Well, fortunately, others have tried to understand it. “I don’t think this is for us to say, ‘Oh, just toughen up,'” a Harvard law professor, who asked not to be named for fear of a backlash, told the British Telegraph in November 2015. It is interesting that this Harvard professor was no hero himself, hiding his identity.

“I think it’s for us to figure out what we are talking about here,” said the anonymous professor. “There are real reasons why people in college and university today would feel anxious. This is a generation whose childhoods were transformed by 9/11; this is a generation whose adulthoods were transformed by the economic crisis; this is the generation for whom the unpaid internship was invented. We live in a security-saturated era, and so it doesn’t surprise me that they would speak in the language of security, which they translate as safety.”

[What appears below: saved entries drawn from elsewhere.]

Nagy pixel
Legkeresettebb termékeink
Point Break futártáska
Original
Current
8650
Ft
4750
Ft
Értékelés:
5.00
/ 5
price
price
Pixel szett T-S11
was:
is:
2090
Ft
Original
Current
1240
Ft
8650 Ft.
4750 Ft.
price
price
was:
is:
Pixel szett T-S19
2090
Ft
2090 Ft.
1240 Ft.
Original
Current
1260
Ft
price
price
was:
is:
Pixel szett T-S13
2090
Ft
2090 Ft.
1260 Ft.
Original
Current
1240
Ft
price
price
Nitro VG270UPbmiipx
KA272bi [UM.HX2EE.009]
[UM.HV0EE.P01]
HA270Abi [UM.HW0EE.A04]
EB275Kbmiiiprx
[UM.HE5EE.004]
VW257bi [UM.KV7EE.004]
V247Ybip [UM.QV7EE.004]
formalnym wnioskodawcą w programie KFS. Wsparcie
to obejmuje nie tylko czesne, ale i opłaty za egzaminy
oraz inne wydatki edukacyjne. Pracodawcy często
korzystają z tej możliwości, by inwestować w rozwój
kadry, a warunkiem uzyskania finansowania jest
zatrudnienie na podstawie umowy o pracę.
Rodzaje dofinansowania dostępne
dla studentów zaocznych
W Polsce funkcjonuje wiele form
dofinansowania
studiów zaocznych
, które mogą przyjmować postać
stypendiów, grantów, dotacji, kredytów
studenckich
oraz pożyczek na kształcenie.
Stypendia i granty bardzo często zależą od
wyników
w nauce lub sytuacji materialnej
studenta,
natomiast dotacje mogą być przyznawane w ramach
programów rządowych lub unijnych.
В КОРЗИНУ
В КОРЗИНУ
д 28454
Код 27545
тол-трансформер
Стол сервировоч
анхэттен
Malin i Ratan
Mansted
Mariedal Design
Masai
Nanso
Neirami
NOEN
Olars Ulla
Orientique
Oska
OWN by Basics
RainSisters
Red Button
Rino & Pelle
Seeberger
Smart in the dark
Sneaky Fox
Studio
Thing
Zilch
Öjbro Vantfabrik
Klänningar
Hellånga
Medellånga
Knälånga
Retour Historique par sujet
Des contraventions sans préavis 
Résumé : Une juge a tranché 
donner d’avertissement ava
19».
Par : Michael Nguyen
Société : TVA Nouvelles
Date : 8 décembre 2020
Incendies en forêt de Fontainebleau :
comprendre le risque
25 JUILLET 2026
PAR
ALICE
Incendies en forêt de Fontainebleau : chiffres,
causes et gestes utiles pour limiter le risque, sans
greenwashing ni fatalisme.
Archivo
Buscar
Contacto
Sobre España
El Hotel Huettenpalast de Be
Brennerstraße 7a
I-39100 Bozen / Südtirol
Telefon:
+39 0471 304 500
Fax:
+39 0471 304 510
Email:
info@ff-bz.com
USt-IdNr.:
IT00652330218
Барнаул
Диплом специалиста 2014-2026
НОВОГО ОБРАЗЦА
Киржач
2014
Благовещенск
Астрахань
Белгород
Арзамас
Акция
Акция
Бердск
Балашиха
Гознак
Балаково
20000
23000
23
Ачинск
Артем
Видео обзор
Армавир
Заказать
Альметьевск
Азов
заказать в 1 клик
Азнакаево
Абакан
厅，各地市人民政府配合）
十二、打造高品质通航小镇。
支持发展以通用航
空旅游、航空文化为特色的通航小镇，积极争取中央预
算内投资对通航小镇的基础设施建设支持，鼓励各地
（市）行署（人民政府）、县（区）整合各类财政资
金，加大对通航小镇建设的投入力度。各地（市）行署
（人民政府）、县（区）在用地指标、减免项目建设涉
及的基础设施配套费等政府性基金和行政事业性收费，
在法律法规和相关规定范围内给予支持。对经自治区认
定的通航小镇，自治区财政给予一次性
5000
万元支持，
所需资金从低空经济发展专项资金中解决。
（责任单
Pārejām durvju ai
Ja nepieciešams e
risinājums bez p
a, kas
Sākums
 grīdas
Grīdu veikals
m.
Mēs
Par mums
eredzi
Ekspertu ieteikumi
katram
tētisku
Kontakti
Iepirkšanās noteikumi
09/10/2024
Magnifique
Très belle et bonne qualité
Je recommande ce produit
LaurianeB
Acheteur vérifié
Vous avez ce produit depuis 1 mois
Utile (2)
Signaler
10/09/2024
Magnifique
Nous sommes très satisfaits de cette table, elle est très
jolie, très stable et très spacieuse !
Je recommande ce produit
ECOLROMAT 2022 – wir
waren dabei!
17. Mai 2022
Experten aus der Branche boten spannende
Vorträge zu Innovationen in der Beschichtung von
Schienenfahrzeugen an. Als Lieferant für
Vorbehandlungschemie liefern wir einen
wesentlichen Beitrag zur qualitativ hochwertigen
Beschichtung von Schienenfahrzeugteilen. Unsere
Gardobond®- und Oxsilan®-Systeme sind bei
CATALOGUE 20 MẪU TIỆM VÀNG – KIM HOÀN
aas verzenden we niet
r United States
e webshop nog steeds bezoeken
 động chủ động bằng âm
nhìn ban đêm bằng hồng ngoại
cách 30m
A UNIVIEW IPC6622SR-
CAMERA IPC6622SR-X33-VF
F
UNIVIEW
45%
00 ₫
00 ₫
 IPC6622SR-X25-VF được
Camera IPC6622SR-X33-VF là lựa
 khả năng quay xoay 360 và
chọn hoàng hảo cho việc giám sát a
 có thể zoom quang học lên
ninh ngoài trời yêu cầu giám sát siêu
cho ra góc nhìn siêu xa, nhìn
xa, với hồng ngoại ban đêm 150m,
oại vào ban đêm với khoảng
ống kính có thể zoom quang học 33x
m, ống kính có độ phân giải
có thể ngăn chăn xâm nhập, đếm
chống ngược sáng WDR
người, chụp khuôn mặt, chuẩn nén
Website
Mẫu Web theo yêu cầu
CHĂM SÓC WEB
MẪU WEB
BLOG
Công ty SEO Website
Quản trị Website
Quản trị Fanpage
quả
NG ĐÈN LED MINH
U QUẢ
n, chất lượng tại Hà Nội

I think Israel Kristal, if he could be brought to care about the petty, yet extremely privileged, inanities of millennial Ivy League college life, would laugh at the notion of a generation being traumatized by the things that the unnamed professor mentions — especially the “invention” of the “unpaid internship.”

I also think that he would consider the pursuit of a college education an extreme privilege that was not granted him nor so many of his contemporaries, who were cut off or cut down in their childhood or early youth and never had such a chance. Not only that, but many of the countries that they came from had strict quotas for Jews in universities, if they admitted them at all.

He and his generation of towering giants — even with all their doubtless flaws — are the farthest cry from the kind of unbridled, shameless sense of entitlement that millennials display when they demonstrate how completely they have been cut off from the history of the past hundred years — of which Israel Kristal is a living example — when they demand protection from aspects of reality that they simply don’t like. Their mentality is totalitarian, despite all the postmodern jargon, technical gadgets and social media.

They have grown to take their freedom so much for granted that they are willing to throw it all away. A man like Kristal would never understand or condone this kind of behavior. Nor should we.